Nifty, Sensex Stare at Weak Open as Oil Spikes and Global Equities Melt Amid Middle East Mayhem
By HDFC SKY | Last Modified: Jun 11, 2026 10:10 AM IST

Mumbai, June 11: Nifty and Sensex are all set for a weak and volatile start on Thursday as a spike in crude oil prices, escalating tensions in the Middle East and broad-based weakness across global markets drag sentiment.
The risk-off mood worsened after Iran announced the closure of the Strait of Hormuz following fresh U.S. military strikes, raising concerns over global oil supplies and reigniting fears of inflationary pressures worldwide. For India, a major crude importer, the jump in oil prices is likely to keep investors on edge, particularly in fuel-sensitive sectors such as aviation, paints, chemicals and oil marketing companies.
Oil Spike Reverberates Across Markets
The closure of the Strait of Hormuz, a critical artery for global energy trade, sent Brent crude prices 1.5% higher above $94 per barrel. The move heightened concerns about supply disruptions and their potential impact on global economic growth.
Investors fear that persistently high energy prices could complicate the inflation outlook for major economies and reduce the scope for central banks to cut interest rates, prompting a flight from risk assets.

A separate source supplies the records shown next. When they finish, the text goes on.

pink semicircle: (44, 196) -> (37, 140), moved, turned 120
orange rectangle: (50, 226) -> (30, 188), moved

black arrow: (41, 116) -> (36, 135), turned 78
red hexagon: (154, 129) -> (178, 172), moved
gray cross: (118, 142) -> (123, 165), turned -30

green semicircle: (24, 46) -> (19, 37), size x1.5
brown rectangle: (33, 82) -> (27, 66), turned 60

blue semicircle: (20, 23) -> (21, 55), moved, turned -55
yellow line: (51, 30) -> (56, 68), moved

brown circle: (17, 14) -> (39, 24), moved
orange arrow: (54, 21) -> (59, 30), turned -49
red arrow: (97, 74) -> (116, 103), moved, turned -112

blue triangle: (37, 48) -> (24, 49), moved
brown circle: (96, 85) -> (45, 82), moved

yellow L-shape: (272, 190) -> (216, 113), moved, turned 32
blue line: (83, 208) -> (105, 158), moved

Asian Markets Lead Regional Declines
Asian equities traded sharply lower on Thursday as investors reacted to the worsening geopolitical backdrop. South Korea’s Kospi slumped 1.8%, while Japan’s Nikkei fell 1.5%.

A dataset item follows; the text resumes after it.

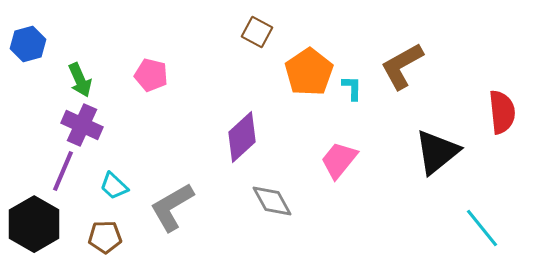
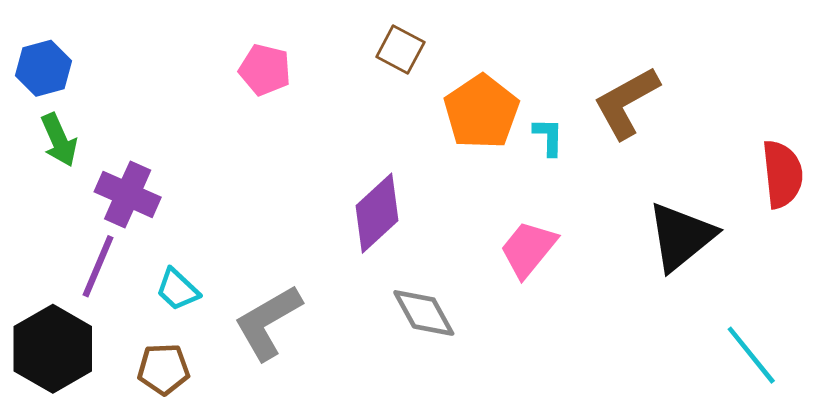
pink pentagon: (151, 75) -> (265, 70), moved
green arrow: (80, 80) -> (59, 140), moved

MSCI’s broadest index of Asia-Pacific shares outside Japan fell 1%, reflecting a broad retreat from equities as investors sought safety amid mounting uncertainty. Technology and export-oriented stocks were among the biggest losers across the region.

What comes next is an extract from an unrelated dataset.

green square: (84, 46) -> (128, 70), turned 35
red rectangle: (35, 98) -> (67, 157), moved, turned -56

Wall Street Hit by Tech Selloff
Overnight, U.S. markets witnessed a sharp decline, with the Dow Jones Industrial Average falling 1.9%, the S&P 500 losing 1.6% and the Nasdaq dropping 2%.
Technology shares led the selloff even as investors worried that rising oil prices could fuel inflation and keep U.S. interest rates elevated for longer. Semiconductor stocks and other growth names came under pressure as Treasury yields moved higher.
Market sentiment was further hurt by inflation data that reinforced expectations that the Federal Reserve may remain cautious on monetary easing despite slowing economic momentum.
European Markets Show Relative Resilience
European equities fared somewhat better but still ended lower. The pan-European STOXX 600 index slipped marginally as investors weighed the impact of higher energy prices and rising geopolitical risks.
While energy stocks benefited from stronger crude prices, losses in technology, industrial and mining shares kept broader markets subdued. Investors remained concerned that a prolonged oil rally could weigh on economic activity across the continent.